:: Task inputs ::
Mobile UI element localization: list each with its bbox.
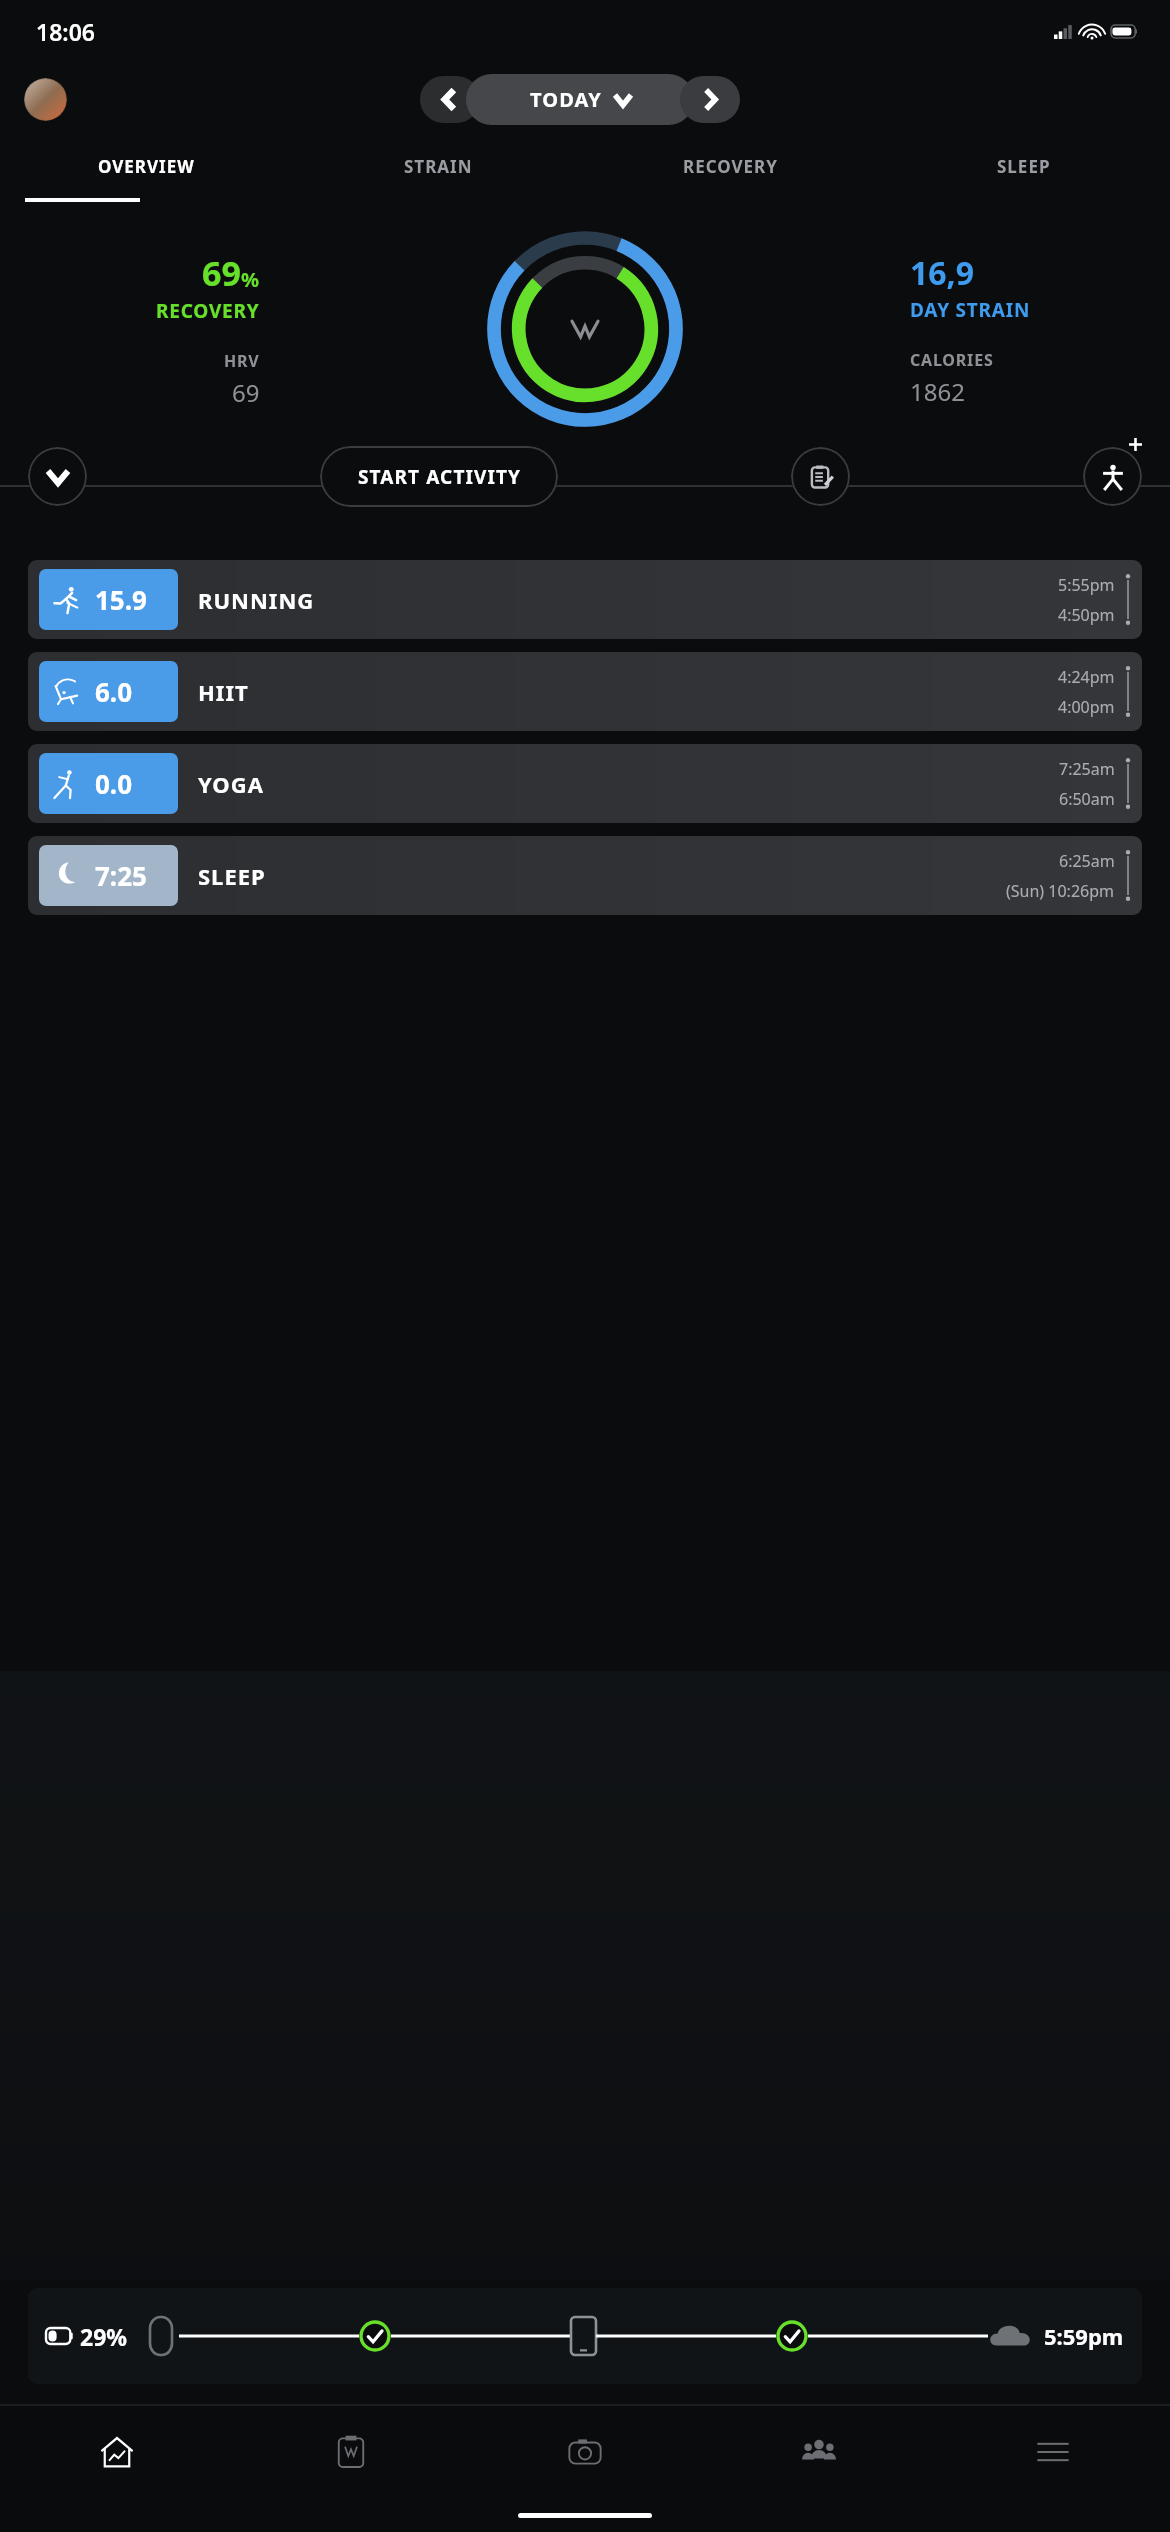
staticText: RECOVERY [683, 155, 778, 178]
button[interactable]: Camera [468, 2406, 702, 2498]
staticText: 7:25am [1059, 758, 1115, 780]
staticText: 4:00pm [1058, 696, 1115, 718]
staticText: HIIT [198, 677, 249, 707]
button[interactable]: Menu [936, 2406, 1170, 2498]
staticText: 69 [202, 250, 241, 296]
button[interactable]: STRAIN [292, 149, 584, 184]
staticText: DAY STRAIN [910, 297, 1031, 323]
staticText: OVERVIEW [98, 155, 195, 178]
button[interactable]: TODAY [466, 74, 694, 125]
staticText: 4:50pm [1058, 604, 1115, 626]
button[interactable]: 0.0 [28, 744, 1142, 823]
staticText: 69 [232, 376, 260, 409]
staticText: 7:25 [95, 858, 147, 893]
button[interactable]: Journal [234, 2406, 468, 2498]
button[interactable]: START ACTIVITY [320, 446, 558, 507]
staticText: 5:55pm [1058, 574, 1115, 596]
staticText: RUNNING [198, 585, 315, 615]
button[interactable]: Home [0, 2406, 234, 2498]
button[interactable]: Community [702, 2406, 936, 2498]
button[interactable]: 29% [28, 2288, 1142, 2384]
staticText: YOGA [198, 769, 264, 799]
staticText: % [241, 266, 260, 293]
button[interactable]: SLEEP [877, 149, 1170, 184]
staticText: 1862 [910, 375, 965, 408]
button[interactable]: Next day [680, 76, 740, 123]
staticText: 6:25am [1059, 850, 1115, 872]
staticText: 6:50am [1059, 788, 1115, 810]
staticText: HRV [224, 350, 260, 372]
staticText: SLEEP [198, 861, 266, 891]
button[interactable]: Journal [791, 447, 850, 506]
button[interactable]: Profile [24, 78, 67, 121]
staticText: 4:24pm [1058, 666, 1115, 688]
staticText: 0.0 [95, 766, 133, 801]
button[interactable]: RECOVERY [584, 149, 877, 184]
staticText: STRAIN [404, 155, 473, 178]
staticText: 6.0 [95, 674, 133, 709]
staticText: TODAY [530, 86, 602, 113]
staticText: RECOVERY [156, 298, 260, 324]
staticText: 16,9 [910, 251, 975, 295]
staticText: 18:06 [36, 16, 95, 47]
staticText: START ACTIVITY [358, 464, 521, 490]
staticText: CALORIES [910, 349, 994, 371]
staticText: 5:59pm [1044, 2321, 1124, 2351]
staticText: (Sun) 10:26pm [1006, 880, 1115, 902]
staticText: 29% [80, 2321, 128, 2352]
button[interactable]: Add activity [1083, 447, 1142, 506]
button[interactable]: OVERVIEW [0, 149, 292, 184]
button[interactable]: 6.0 [28, 652, 1142, 731]
button[interactable]: 15.9 [28, 560, 1142, 639]
staticText: 15.9 [95, 582, 147, 617]
button[interactable]: 7:25 [28, 836, 1142, 915]
button[interactable]: Previous day [420, 76, 480, 123]
button[interactable]: Expand [28, 447, 87, 506]
staticText: SLEEP [997, 155, 1051, 178]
:::
→ **Task**
If a line in the records holds the string "RECOVERY", copy it.

→ **Completed exercise**
staticText: RECOVERY [683, 155, 778, 178]
button[interactable]: RECOVERY [584, 149, 877, 184]
staticText: RECOVERY [156, 298, 260, 324]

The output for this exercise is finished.